Wednesday, January 02, 2019

Lamont’s Democrat Problem

During his coming first term in office, Governor Ned Lamont need have no fear of the Republican Party, which was thoroughly thrashed by Democrats in the recently concluded elections.

Out- hustled by Democrats, Republicans lost 12 seats in the state House and 5 seats in the state Senate, returning the political status quo ante to the Democrat Party’s high point when former Governor Dannel Malloy first came into office. In years following the Malloy administration, Republicans had achieved parity with Democrats in the Senate and were only a few seats behind Democrats in the House.

President of Connecticut’s NAACP Scot Esdaile perfectly described the correlation of forces following the recently concluded elections, and issued a word of warning to Lamont: “No matter how you look at the whole landscape, at the end of the day, the urban communities delivered for him.” In Connecticut’s cities, 94 percent of African American voters voted for Lamont. “It shows how people are thirsty on getting a return on our political investment,” said the parched Esdaile.

No reporter paused to ask Esdaile  whether he was satisfied with the Democrat delivery system in the state’s urban areas, where public schools are delivering pass-through students to colleges that must employ remedial staff to teach them how to read, write and figure. The urban delivery system has been for many years a sort of gilded cage in which the ever-thankful poor are kept on the edge of poverty and taught to rely upon the Democrat Party machine for bare sustenance. 

The state’s failing cities have lain precariously in the hands of Democrats for decades. The last Republican mayor of New Haven, Esdaile's home turf, was William Celentano, who left office in 1953, more than  six decades ago.

When Hartford Mayor Luke Bronin, a rising star in Democrat politics in the state, was unable to balance his budget, Malloy sent a shipload of bailout funds his way. Bronin had been Malloy’s chief counsel before he ran for mayor in the state’s capital city. In Connecticut’s urbanscape, it’s who you know that matters – not what you are able to accomplish by reducing the high cost of public employee labor, a nettlesome problem Democrats rarely address.

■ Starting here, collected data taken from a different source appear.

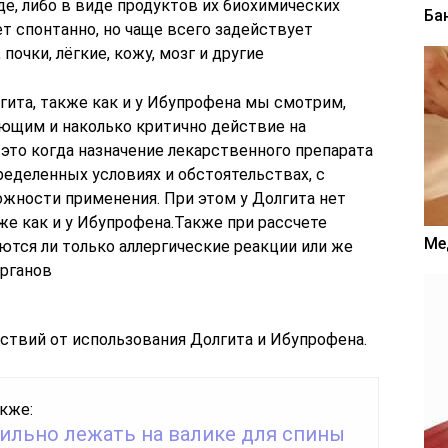
е, либо в виде продуктов их биохимических
Ба
т спонтанно, но чаще всего задействует
почки, лёгкие, кожу, мозг и другие
гита, также как и у Ибупрофена мы смотрим,
ующим и наколько критично действие на
 это когда назначение лекарственного препарата
ределенных условиях и обстоятельствах, с
жности применения. При этом у Долгита нет
же как и у Ибупрофена.Также при рассчете
Ме
ются ли только аллергические реакции или же
рганов
ствий от использования Долгита и Ибупрофена.
кже:
вильно лежать на валике для спины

Esdaile is not alone. Imperious calls crackle in the air throughout progressive Connecticut. In Connecticut’s House -- overseen by Speaker Joe Aresimowicz, a union coordinator employed by AFSCME Council 4 at a yearly salary of $97,112 in 2015 – “nearly half the 92 Democrats are part of the Democrat Progressive Caucus,” according to a story in the Hartford Courant titled “Groups who helped Ned Lamont to victory must face fiscal realities.”

The title of the Courant story is somewhat misleading: In Connecticut politics, “musts” are determined by the mechanics of power politics, not realities. If Connecticut had been attending to reality, it would not have tripled its spending in the space of four governors. Now that the Republican Party firewall has collapsed, there is no reason why clamorous progressives cannot get what they want – and what progressives want most of all is MORE taxing and spending.  Connecticut, “the canary in the progressive New England mineshaft,” will in the New Year be singing loudly its progressive anthem.

“Democratic legislators,” PJ Media has reported, “are ready to push a liberal agenda of what they are calling ‘The Big Five’: paid family and medical leave, a minimum-wage hike and electronic highway tolls, along with legalizing recreational weed and sports betting.” Far from representing progress, the new progressive agenda represents a return to the silly 60s and a triumph of an impossible utopia over rational politics. 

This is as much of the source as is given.